Shoebox dioramas are an old favorite. Choose a theme or leave it open ended to create a mini world with an upcycled shoebox! Post and project by Danielle Falk of Little Ginger Studio.
We’ve probably all made a diorama at some point in our childhood. So why not revisit this classic art & craft activity?
Kids really enjoy creating their own mini worlds and you will too.
The beauty of dioramas is that you can either leave them as a completely open-ended activity and let children’s imagination take them in wild directions OR they can be themed (remember “under the sea” dioramas in nursery school?).
Is it Art, or is it Craft? – It’s both!
The other great thing about dioramas is that they can actually encompass all sorts of artistic skills and crafts, anything from painting to needlework.
The sky is the limit! They can include smaller crafts and artworks such as clay figures, weavings, paper sculptures or even natural materials.
These can be placed inside to create an imaginary world and can be added to over many weeks.
With that said, the dioramas I will show you are simple to make, use limited materials and were all made in one sitting.
Shoebox Dioramas for Kids
- a nice clean and sturdy shoebox – the less writing on it the better. I used brown boxes as I like the look of brown cardboard best
- writable brown packing tape
- cake watercolors
- 11×16 white paper
- glue stick
- thin “florist’s” wire
- Scotch tape (“sticky tape” here in Australia!)
- colored cardstock or even leftover artwork (this is what I used)
- pom poms, shells, pebbles, corks, ribbon, shiny streamers for decorating (whatever crafty item you have lying around!)
- hot glue gun for attaching craft materials
1. Paint a scene for the shoebox dioramas
Once you or your child have decided on the theme or setting of your diorama, it’s time to create an eye-catching backdrop.
Grab a piece of white paper, and use the box to trace what will become the “back” of your shoebox diorama. Trim your paper so that it neatly fits along all three walls. (The back wall and two side walls will all form part of your scene / landscape / interior).
Paint your scene. It can be as simple as a sunset or more complex.
I love seeing what children come up with at this stage and enjoy hearing about their plans for imagined worlds.
Set it aside to dry for a bit.
2. Cover the exterior of your diorama
It’s a nice idea to cover any writing on the outside of the diorama to make it look a bit cleaner. I used the brown packing tape for this purpose, or you could use paper if the box is white.
You might like to add a theatrical look and decorate the diorama in rich colors and fancy trims (curtains!), as if it were a stage!
3. Add in the paper elements
Start by carefully gluing in the painted background. Simply run the glue stick along the ends and press firmly so it’s attached to the side walls. Let it curve gently across the back corners of the box.

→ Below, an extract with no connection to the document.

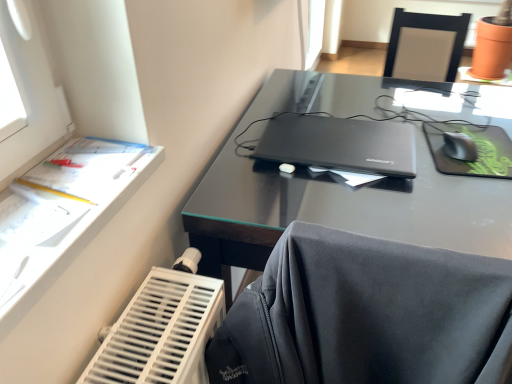 I want to click on free space that is in between matte black laptop at center and black plastic mouse at right, so click(426, 154).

Create some elements of your scene that will hang down (such as a canopy in a forest, clouds, flying birds or a lampshade) OR stand up (trees, furniture).
We drew and cut ours out of leftover artwork and colored paper but you can use any cardstock or heavy paper.

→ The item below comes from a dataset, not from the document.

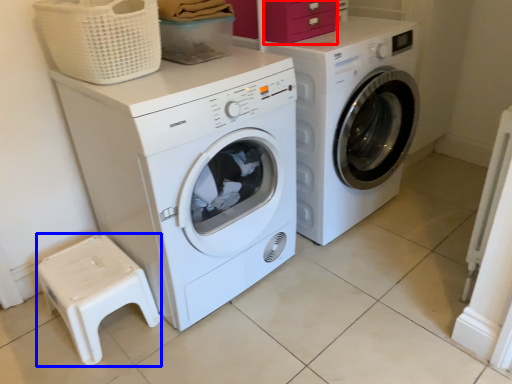 Question: Which of the following is the farthest to the observer, drawer (highlighted by a red box) or step stool (highlighted by a blue box)?

Choices:
 (A) drawer
 (B) step stool

Answer: (A)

Add a little fold to the top or bottom of your shape, then add glue to this and stick it to the “ceiling” or “floor” of your box. For things that hang lower, you can use florist’s wire & tape or a paper strip.
Older kids might like to try and get fancy and imagine their diorama as a stage with “sets” in the middle and foreground. This really adds to the 3D effect. Younger kids will place their elements anywhere at all.
4. Finish with other materials and decorations
This is the fun bit! You can use any craft materials you like to finish off your diorama.
Add ribbons or streamers hanging down from the “ceiling” to create pretend seaweed, add natural elements such as shells, stones, leaves, pom poms or other recycled materials.
There really is no right or wrong here, but it is a good idea to glue things down and we used a little bit of hot glue for this purpose.